*** Begin section ***

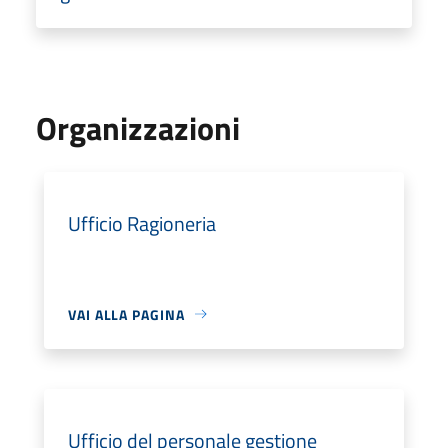
Organizzazioni
Ufficio Ragioneria
VAI ALLA PAGINA
Ufficio del personale gestione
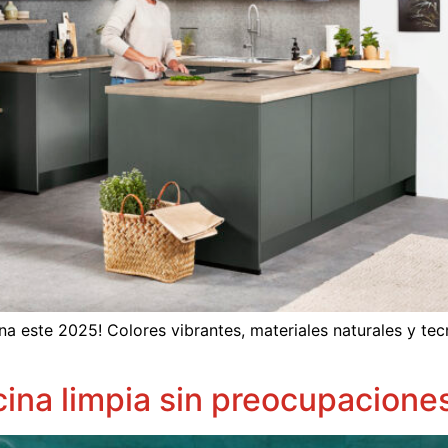
na este 2025! Colores vibrantes, materiales naturales y tec
ina limpia sin preocupacione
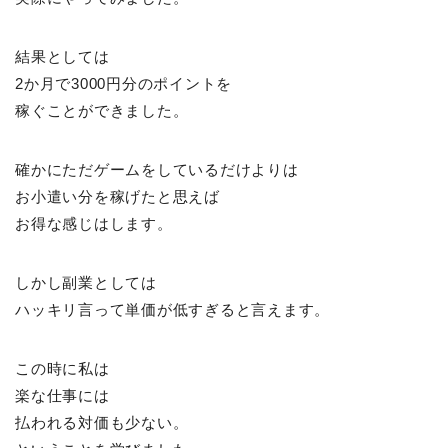
結果としては
2か月で3000円分のポイントを
稼ぐことができました。
確かにただゲームをしているだけよりは
お小遣い分を稼げたと思えば
お得な感じはします。
しかし副業としては
ハッキリ言って単価が低すぎると言えます。
この時に私は
楽な仕事には
払われる対価も少ない。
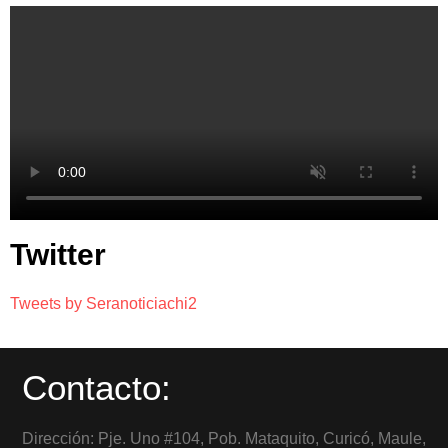
Twitter
Tweets by Seranoticiachi2
Contacto:
Dirección: Pje. Uno #104, Pob. Mataquito, Curicó, Maule,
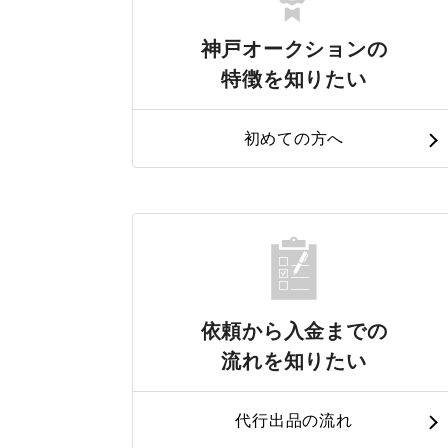
神戸オークションの
特徴を知りたい
初めての方へ
依頼から入金までの
流れを知りたい
代行出品の流れ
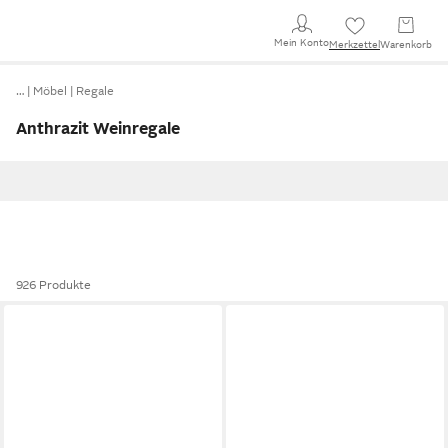
Mein Konto
Merkzettel
Warenkorb
…
Möbel
Regale
Anthrazit Weinregale
926 Produkte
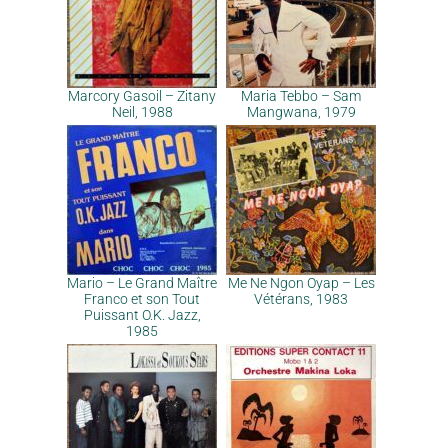
Marcory Gasoil – Zitany
Maria Tebbo – Sam
Neil, 1988
Mangwana, 1979
Mario – Le Grand Maître
Me Ne Ngon Oyap – Les
Franco et son Tout
Vétérans, 1983
Puissant O.K. Jazz,
1985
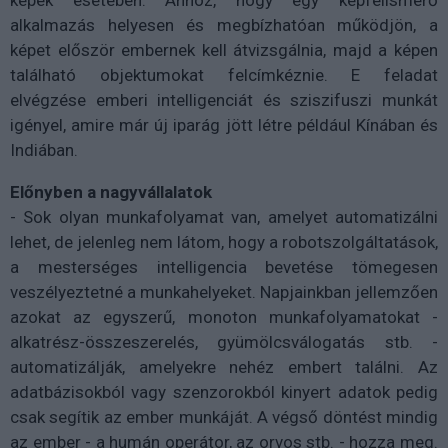
képek esetében. Ahhoz, hogy egy képfelismerő
alkalmazás helyesen és megbízhatóan működjön, a
képet először embernek kell átvizsgálnia, majd a képen
található objektumokat felcímkéznie. E feladat
elvégzése emberi intelligenciát és sziszifuszi munkát
igényel, amire már új iparág jött létre például Kínában és
Indiában.
Előnyben a nagyvállalatok
- Sok olyan munkafolyamat van, amelyet automatizálni
lehet, de jelenleg nem látom, hogy a robotszolgáltatások,
a mesterséges intelligencia bevetése tömegesen
veszélyeztetné a munkahelyeket. Napjainkban jellemzően
azokat az egyszerű, monoton munkafolyamatokat -
alkatrész-összeszerelés, gyümölcsválogatás stb. -
automatizálják, amelyekre nehéz embert találni. Az
adatbázisokból vagy szenzorokból kinyert adatok pedig
csak segítik az ember munkáját. A végső döntést mindig
az ember - a humán operátor, az orvos stb. - hozza meg.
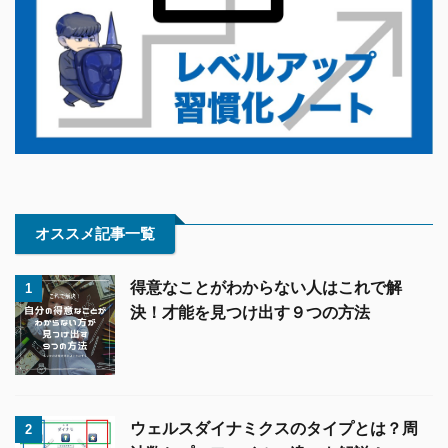
オススメ記事一覧
得意なことがわからない人はこれで解
1
決！才能を見つけ出す９つの方法
ウェルスダイナミクスのタイプとは？周
2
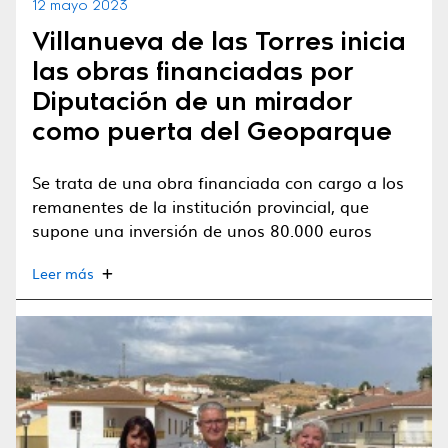
12 mayo 2023
Villanueva de las Torres inicia
las obras financiadas por
Diputación de un mirador
como puerta del Geoparque
Se trata de una obra financiada con cargo a los
remanentes de la institución provincial, que
supone una inversión de unos 80.000 euros
Leer más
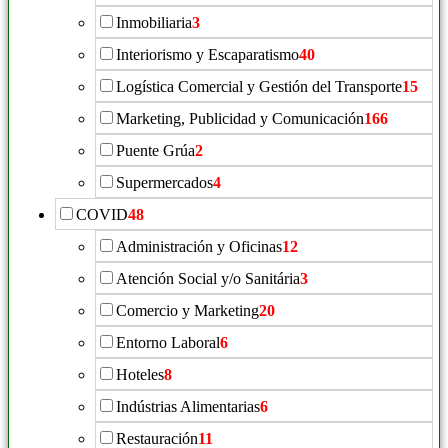
Inmobiliaria
3
Interiorismo y Escaparatismo
40
Logística Comercial y Gestión del Transporte
15
Marketing, Publicidad y Comunicación
166
Puente Grúa
2
Supermercados
4
COVID
48
Administración y Oficinas
12
Atención Social y/o Sanitária
3
Comercio y Marketing
20
Entorno Laboral
6
Hoteles
8
Indústrias Alimentarias
6
Restauración
11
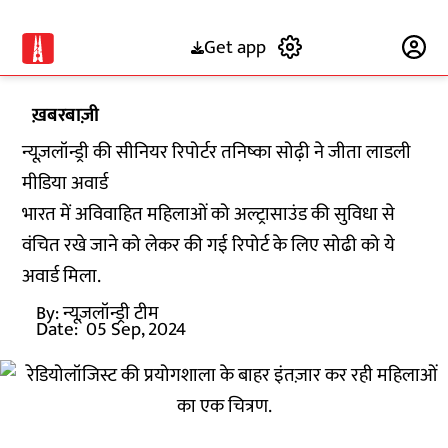
Get app
Subscribe
ख़बरबाज़ी
न्यूज़लॉन्ड्री की सीनियर रिपोर्टर तनिष्का सोढ़ी ने जीता लाडली
मीडिया अवार्ड
भारत में अविवाहित महिलाओं को अल्ट्रासाउंड की सुविधा से
वंचित रखे जाने को लेकर की गई रिपोर्ट के लिए सोढी को ये
अवार्ड मिला.
By:
न्यूज़लॉन्ड्री टीम
Date:
05 Sep, 2024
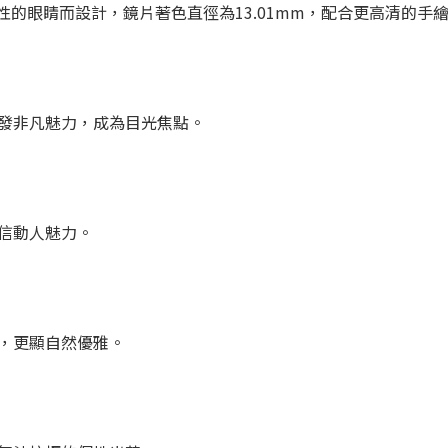
鏡針對亞洲女性的眼睛而設計，鏡片著色直徑為13.01mm，配合更高
發非凡魅力，成為目光焦點。
信動人魅力。
，更顯自然優雅。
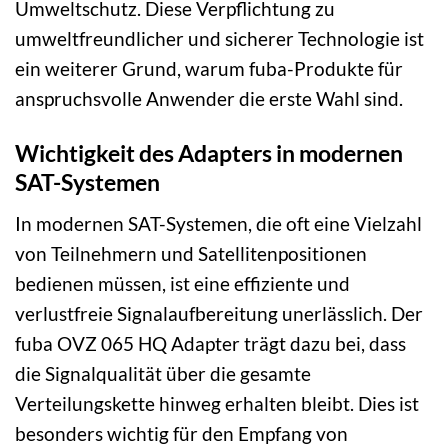
Umweltschutz. Diese Verpflichtung zu
umweltfreundlicher und sicherer Technologie ist
ein weiterer Grund, warum fuba-Produkte für
anspruchsvolle Anwender die erste Wahl sind.
Wichtigkeit des Adapters in modernen
SAT-Systemen
In modernen SAT-Systemen, die oft eine Vielzahl
von Teilnehmern und Satellitenpositionen
bedienen müssen, ist eine effiziente und
verlustfreie Signalaufbereitung unerlässlich. Der
fuba OVZ 065 HQ Adapter trägt dazu bei, dass
die Signalqualität über die gesamte
Verteilungskette hinweg erhalten bleibt. Dies ist
besonders wichtig für den Empfang von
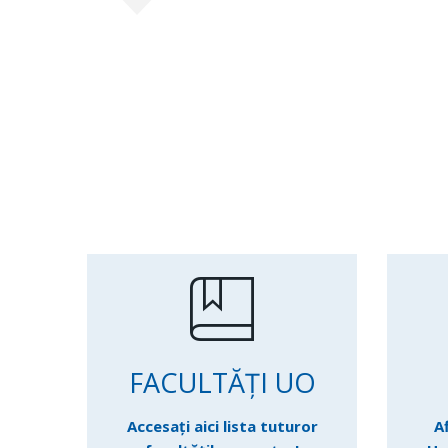
FACULTĂȚI UO
Accesați aici lista tuturor
A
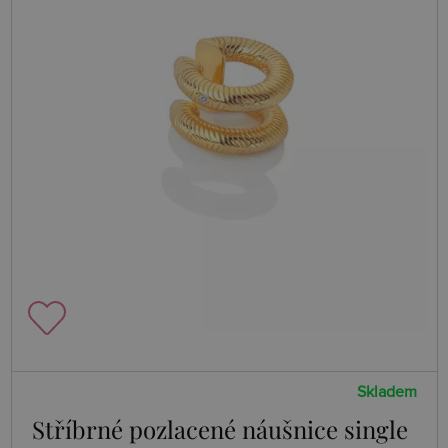
Skladem
Stříbrné pozlacené náušnice single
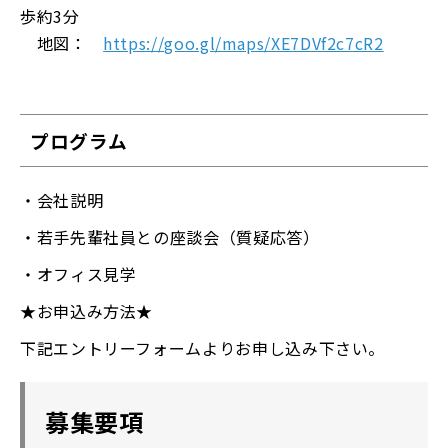
歩約3分
地図：
https://goo.gl/maps/XE7DVf2c7cR2
プログラム
・会社説明
・若手先輩社員との座談会（質疑応答）
・オフィス見学
★お申込み方法★
下記エントリーフォームよりお申し込み下さい。
募集要項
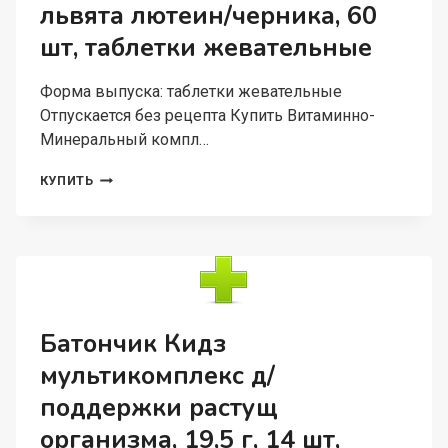
львята лютеин/черника, 60
шт, таблетки жевательные
Форма выпуска: таблетки жевательные
Отпускается без рецепта Купить Витаминно-
Минеральный компл…
ВИТАМИННО-
КУПИТЬ
МИНЕРАЛЬНЫЙ
КОМПЛ
ВИТАЙМ
КИДЗУ
ЗРЕНИЕ
ЛЬВЯТА
ЛЮТЕИН/
ЧЕРНИКА,
Батончик Кидз
60
мультикомплекс д/
ШТ,
ТАБЛЕТКИ
поддержки растущ
ЖЕВАТЕЛЬНЫЕ
организма, 19,5 г, 14 шт,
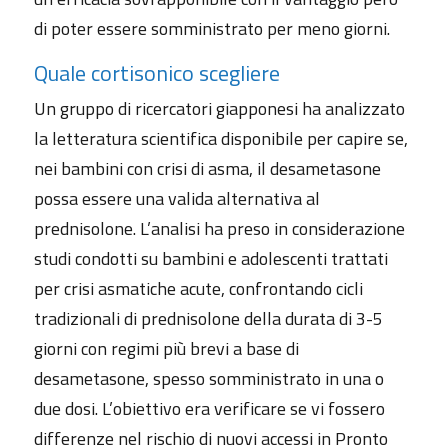
di poter essere somministrato per meno giorni.
Quale cortisonico scegliere
Un gruppo di ricercatori giapponesi ha analizzato
la letteratura scientifica disponibile per capire se,
nei bambini con crisi di asma, il desametasone
possa essere una valida alternativa al
prednisolone. L’analisi ha preso in considerazione
studi condotti su bambini e adolescenti trattati
per crisi asmatiche acute, confrontando cicli
tradizionali di prednisolone della durata di 3-5
giorni con regimi più brevi a base di
desametasone, spesso somministrato in una o
due dosi. L’obiettivo era verificare se vi fossero
differenze nel rischio di nuovi accessi in Pronto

*** End section ***

### Assignment
Lines with the word "eine" in them should be copied from the preceding records.

### Solution to the problem
In modernen SAT-Systemen, die oft eine Vielzahl
bedienen müssen, ist eine effiziente und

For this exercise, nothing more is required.